In the opening plenary, Robin Guenther talked about furthering our practice to achieve restorative and regenerative design for health. The practice of prioritizing health should remain sustainable across phases of design, construction, occupation, all the way to the building’s end of life. “Oftentimes, we don’t design buildings for disassembly”, Robin stated. This statement reminded me of a class that I took (and taught), “The Environment, Architecture, and Global Health” at the University of Illinois, where I learned the focus on health should not be limited to end-users. Think about the life cycle of the building, from those who are involved in the production of building materials, the community that lives nearby construction sites, the construction workers, and those involved in the demolishment and management of building product waste.
“Oftentimes, we don’t design buildings for disassembly”
- Robin Guenther -
Many presentations that I attended shared how architecture practice, training, and research reacted to the challenges during the COVID-19 pandemic. From the practice side, Mike Lyndon from Street Plans presented the reimagination of streets for pandemic response and recovery. To minimize the risk of contracting the virus, outdoor dining was much preferred and considered to be safer. Mike presented a project by Street Plans that celebrated the flexibility of streets to respond to the challenge of providing a safe dining experience during the unprecedented time of the COVID-19 pandemic. Oftentimes, streets are only seen as a physical context. However, the street's role as a social context is even more powerful and can produce tremendous value for the community.
From the training side, a presentation by Dr. Cherif Amor from Virginia Commonwealth University showcased the plan to examine the impact of technology on learning in a studio-based environment. Due to the sudden transformation from in-person to remote learning, instructors and students must quickly adapt their teaching and learning dynamics in the studio using various new learning tools. Although the study is still ongoing, the hypothesis is that there is an impact of transforming studio format on the health of the students and the instructors.

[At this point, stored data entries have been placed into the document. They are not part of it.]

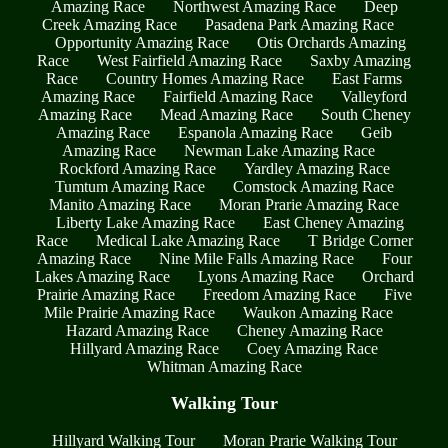
Amazing Race
Northwest Amazing Race
Deep
Creek Amazing Race
Pasadena Park Amazing Race
Opportunity Amazing Race
Otis Orchards Amazing
Race
West Fairfield Amazing Race
Saxby Amazing
Race
Country Homes Amazing Race
East Farms
Amazing Race
Fairfield Amazing Race
Valleyford
Amazing Race
Mead Amazing Race
South Cheney
Amazing Race
Espanola Amazing Race
Geib
Amazing Race
Newman Lake Amazing Race
Rockford Amazing Race
Yardley Amazing Race
Tumtum Amazing Race
Comstock Amazing Race
Manito Amazing Race
Moran Prarie Amazing Race
Liberty Lake Amazing Race
East Cheney Amazing
Race
Medical Lake Amazing Race
T Bridge Corner
Amazing Race
Nine Mile Falls Amazing Race
Four
Lakes Amazing Race
Lyons Amazing Race
Orchard
Prairie Amazing Race
Freedom Amazing Race
Five
Mile Prairie Amazing Race
Waukon Amazing Race
Hazard Amazing Race
Cheney Amazing Race
Hillyard Amazing Race
Coey Amazing Race
Whitman Amazing Race
Walking Tour
Hillyard Walking Tour
Moran Prarie Walking Tour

Furthermore, on the research side, I got to present my dissertation study, “Food-related activities engagement and adaptation study.” This study was conducted remotely to navigate the challenges to visit older adults’ homes during the pandemic. I utilized photo and video elicitations to bridge the physical gap between myself as a researcher and research participants. Participants had the role to collect photos and videos of the spaces where they do food-related activities. Then, they shared the photo to be discussed in the remote interview. Such adaptation of data collection methods allowed me to continue my research, but also broaden the sample and geographical reach, reduced the cost of data collection, and enhanced the richness of data in my study.
Learning these tactics in three domains of architecture (i.e., practice, training, and research), presented how health in all design was achieved through creativity in overcoming the challenges presented by the COVID-19 pandemic.
Throughout the conference, speakers from different educational backgrounds and practices share their take on health in all design. If I must take one thing that I want to remember and carry forward in my current and future practice, it is Dr. Andrew Ibrahim’s keynote session when he quoted Rear Admiral Boris Lushniak (Acting US Surgeon General) who said, “architects are public health workers.” The decisions that architects made in the design, will eventually impact the health of many people, across times. Whether it is housing, education, healthcare, cultural spaces, parks, streets, and other types, forms, and phases of built environment design, designers should be mindful of the concept and operation of health as a catalyst for built environment design on all scales.